I was not alone in noticing the connection. Time recently asked “whether Tsarnaev’s brain may have been similarly traumatized during the years he boxed, and if there had indeed been damage, did that spark his murderous behavior?”
It seems very likely that Tsarnaev may have suffered brain damage significant enough to have deeply affected his personality, but it also seems highly unlikely that it contributed to the terror attacks in Boston. CTE can lead to angry outbursts and violent behavior, but one fact destroys the notion that Tsarnaev was somehow less responsible the attacks due to any brain injury.
“The Boston bombing was a planned attack,” Dr. Robert Cantu from Boston University told Time. “There was no flipping out here, no impulsiveness. That’s not what you see with CTE in younger people.”
That line between premeditated attacks and impulsive violent behavior is the biggest indicator we have that Tsarnaev’s possible brain damage is irrelevant to the story behind the bombings, as well as providing a line for other similar criminal cases.
For example, take the sad story last year of Jovan Belcher’s murder of his girlfriend and subsequent suicide; Belcher’s crime was obviously impulsive and emotionally charged. When a neurodegenerative disorder was found post-mortum, it only confirmed what many predicted.
Discussing permanent brain damage and crime provides a tricky balance, similar to the cases where a mentally handicapped person commits a violent offense. It is hard to establish how responsible a person who is cognitively dysfunctional is for a crime when it happened without planning.
Terror attacks provide a different scenario however. When anyone takes the time to make bombs, coordinate with an accomplice, and attempt a large scale attack on the public, there is no question of responsibility, emotional involvement, or any other way we rationalize the hurt inflicted on innocents. There is no question that Tamerlan killed in cold blood, and Dzhokar is equally responsible, even if he wasn’t the mind that hatched the plan.

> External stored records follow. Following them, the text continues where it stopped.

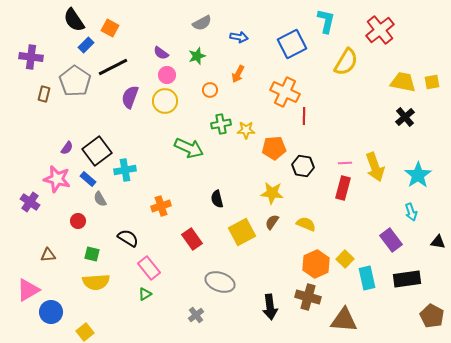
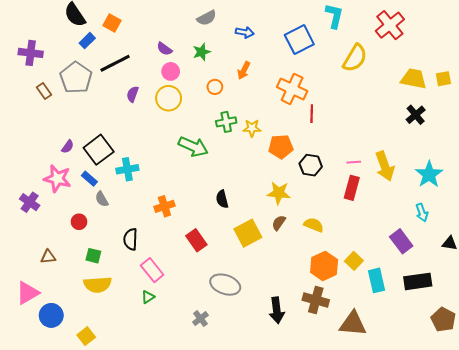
brown rectangle: (44, 94) -> (44, 91), turned -49
purple semicircle: (130, 97) -> (133, 94), size x0.7
black semicircle: (128, 238) -> (130, 239), turned -120

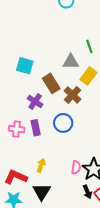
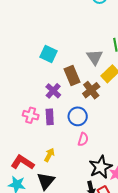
gray triangle: (71, 62) -> (95, 57), turned 48
pink semicircle: (76, 167) -> (83, 139), moved

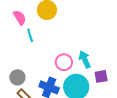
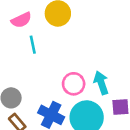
pink semicircle: (20, 18) -> (21, 20), turned 91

We show sympathy and a level of understanding to those who suffer severe brain damage, even those like Belcher who committed a terrible act. Belcher is obviously responsible for taking the life of a young woman with a bright future, but it is tempered by the knowledge he may not have been in control of himself in the moment of passion. However, in instances where someone planned a violent attack on the public over time, there is no room to blame the brain injury.